I'm kind of following the Houseworks Organized Christmas Plan - although on a kind of sped-up schedule, because we're planning to sell our house and would therefore like to have it "company-ready" before mid-November. Last week the decluttering assignment was "the craft room", which has really needed a good going-through for years. I've turned up some interesting stuff...
- The curtains I've been meaning to work on for years. Amazingly, all the pieces, including all 24 buttons (which is good, because they need to match another set and I think they're discontinued) were there. I'll actually have them finished by the end of the week; the key to getting that done was to tell my Sewing Neurosis to shut its yap, remind myself that it doesn't matter if the tabs are wrong as long as they're all wrong the same, stop worrying about where I'm a millimeter off straight, and just sew it.
- Felt Santa, a Dimensions beads/sequins/felt wall hanging thing I was working on years ago. Again, almost done - but I don't know if I still have all the pieces. It's possible Dimensions will send me anything I'm missing...
- A cross-stitched bookmark that I'd intended to back with a scrap from the curtains, plus the scrap from the curtains I'd intended to back it with. I'm almost convinced that it's actually ugly and I shouldn't bother finishing it - but I will, anyways.
- A box of afghan squares I've been carrying around for 25 years. About a quarter of them were made by my great-grandmother right before she died; I'd planned to finish it.

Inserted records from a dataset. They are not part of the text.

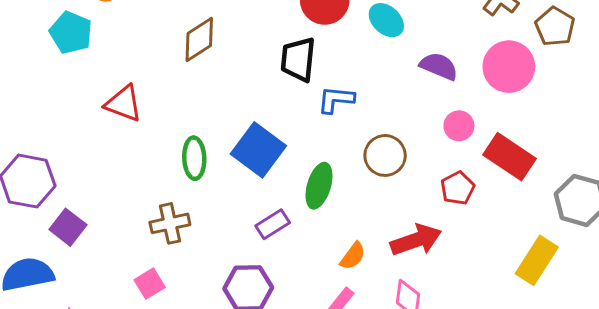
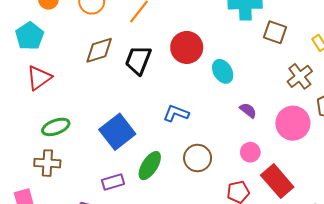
cyan pentagon: (71, 33) -> (30, 36), moved
black trapezoid: (298, 59) -> (138, 60), moved
purple semicircle: (439, 66) -> (248, 110), size x0.7
red triangle: (124, 104) -> (39, 78), turned 48
green ellipse: (194, 158) -> (56, 127), moved, turned 56

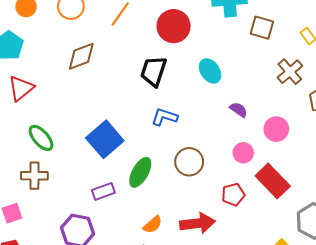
red circle: (187, 47) -> (174, 26), moved
black trapezoid: (138, 60) -> (154, 71), moved
pink circle: (293, 123) -> (276, 129), moved, size x0.7
green ellipse: (56, 127) -> (41, 138), turned 72

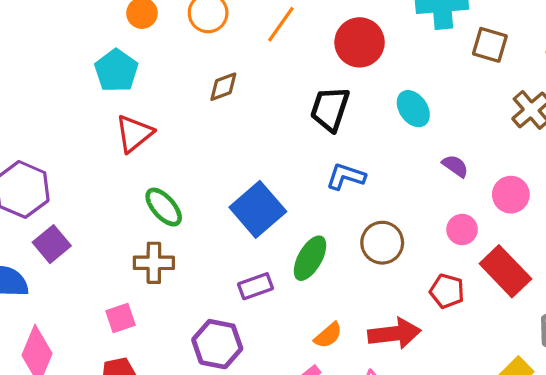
brown diamond: (81, 56) -> (223, 87), size x0.7
red pentagon: (233, 194) -> (447, 291), turned 30

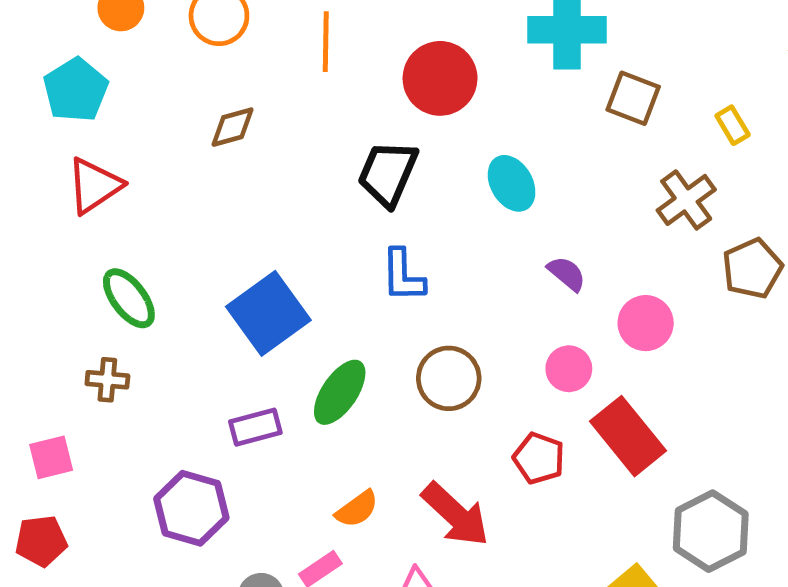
orange line: (281, 24) -> (326, 42), turned -39
blue L-shape: (346, 176) -> (403, 276), turned -114
brown cross: (154, 263) -> (107, 380), size x0.7
red arrow: (394, 333) -> (455, 515), turned 45

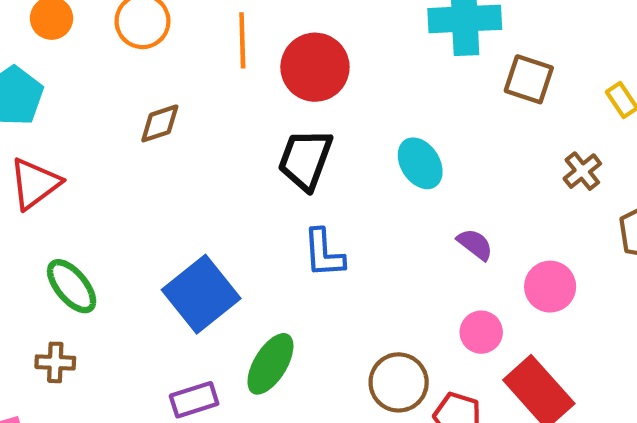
red circle: (440, 78) -> (315, 67), moved
brown cross: (686, 200) -> (582, 171), size x0.7
brown circle: (449, 378) -> (399, 382), moved

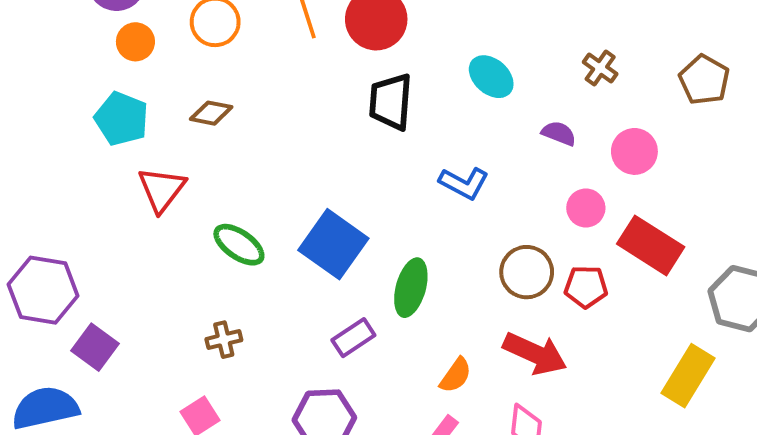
brown diamond: (160, 123) -> (211, 113), moved, turned 45
brown cross: (582, 171) -> (600, 68), moved
blue L-shape: (324, 253) -> (464, 183), moved, turned -42
green ellipse: (72, 286) -> (239, 245), moved

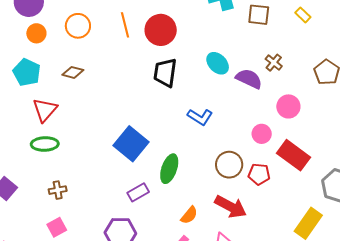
purple semicircle: (559, 133) -> (249, 79), moved, size x1.5
green ellipse: (239, 245) -> (45, 144), moved, turned -40
brown cross: (224, 340) -> (58, 190), moved

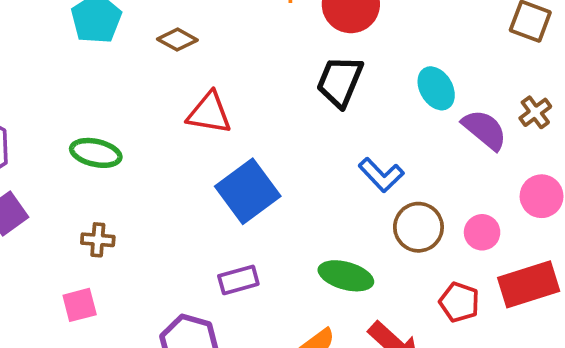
red triangle: (45, 110) -> (209, 113), moved, turned 44
red rectangle: (294, 155) -> (529, 284), turned -68
brown circle: (229, 165) -> (418, 227), moved
green ellipse: (169, 169) -> (346, 276), moved, turned 72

After I got the rest of the squares made, I realized that, well, it was just ugly (featured colors: hot pink, lemon yellow, neon green...even in 1987, that was pretty much done), and stuffed it all in a box before sewing it together. I gave myself permission to throw it out.

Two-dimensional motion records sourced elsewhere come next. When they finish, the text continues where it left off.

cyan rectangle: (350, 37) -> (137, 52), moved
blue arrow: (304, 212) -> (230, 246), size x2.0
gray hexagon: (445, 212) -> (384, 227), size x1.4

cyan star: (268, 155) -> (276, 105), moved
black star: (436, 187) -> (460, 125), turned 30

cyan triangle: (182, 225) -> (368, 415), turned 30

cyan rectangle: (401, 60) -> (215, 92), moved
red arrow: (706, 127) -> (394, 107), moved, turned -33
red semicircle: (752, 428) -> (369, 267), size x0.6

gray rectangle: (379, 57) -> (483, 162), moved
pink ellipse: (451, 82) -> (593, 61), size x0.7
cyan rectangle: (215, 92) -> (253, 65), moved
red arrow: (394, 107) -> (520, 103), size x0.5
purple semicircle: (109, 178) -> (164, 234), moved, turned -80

- I also gave myself permission to throw out a worn-out sleeping bag (Hubby wanted me to fix it, but it's not worth it), a worn and stained flannel sheet (it was going to be quilt innards, but I gave up on the quilt), and a few other similar items. The pile of worn-out T-shirts may yet find itself turned into
tarn, though.
- I also found, have given myself permission to throw out, but have not yet thrown out: a cookie tin containing about 75 skeins of embroidery floss, also formerly my great-grandmother's. The problem is, they came to me via my chain-smoking great-uncle - the tin has a kind of pretty picture on it, but when I got it, there was so much tobacco residue on it that I thought it was plain gold, and I was absolutely astonished when cleaning it up revealed a scene. Even sealed up inside the tin, the floss picked up a terrible smoke smell, and if anything it's gotten worse over the years, and really, I don't see that the benefit of cleaning it up (a bunch of run-of-the-mill embroidery floss, a lot of it in variegated colors I don't use) is worth the effort. I'm planning to save one or two skeins as a token, and then just dump the tin wholesale; I don't think I'd even give floss that stinky to the thrift store.

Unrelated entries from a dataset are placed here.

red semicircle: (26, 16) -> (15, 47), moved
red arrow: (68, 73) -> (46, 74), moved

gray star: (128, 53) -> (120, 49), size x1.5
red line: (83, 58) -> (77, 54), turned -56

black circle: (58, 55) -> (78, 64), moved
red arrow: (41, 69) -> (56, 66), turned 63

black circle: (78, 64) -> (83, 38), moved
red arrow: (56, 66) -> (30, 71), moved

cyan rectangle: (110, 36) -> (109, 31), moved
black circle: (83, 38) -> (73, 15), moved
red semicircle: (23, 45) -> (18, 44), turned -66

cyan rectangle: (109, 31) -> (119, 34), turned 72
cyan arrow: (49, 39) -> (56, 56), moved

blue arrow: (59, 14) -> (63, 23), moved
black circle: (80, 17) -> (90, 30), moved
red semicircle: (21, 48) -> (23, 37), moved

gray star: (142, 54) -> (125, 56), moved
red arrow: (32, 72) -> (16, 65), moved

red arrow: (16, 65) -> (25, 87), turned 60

- The yarn stash is culled. I'm giving up on the tote of brown acrylic I was thinking of using to make a log cabin blanket; the thrift store is getting that, and a few other things. The whole stash, including spinning fiber, now fits into two big Rubbermaid totes and two small ones, and is entered into my Ravelry stash page. "Must Fit In Existing Stash Totes" seems like a pretty good guideline for future yarn stashing.
- The knitting needle stash is also culled. I officially kept a set of straight needles such that no two pairs are exactly alike (e.g. in size 6, I kept a set of metal 13" straights, a set of plastic 13" straights, and a set of metal 10" straights). The non-interchangeable circulars are sorted and stuck into their hanger. (It turns out I have a lot of size 8 circulars, and no size 9 needles at all. What gives there?) From the leftovers, I pulled out pairs for Daughter; any matched pairs from what was left went into the thrift store bag, and I'm torn about whether the unmatched needles (and I can find mates for a lot of them - it's just that both needles in the pair won't be the same) should be donated or scrapped.
The sad thing is, this only gets me to "mostly done" - there's a couple chairs that have just been shoved into the corner that I need to figure out what to do with, and they're in the way of really finishing the project. Most of what's left seems to be sewing-related - the mending basket (yikes!), a couple small totes of fabric, a lot of stray pattern pieces.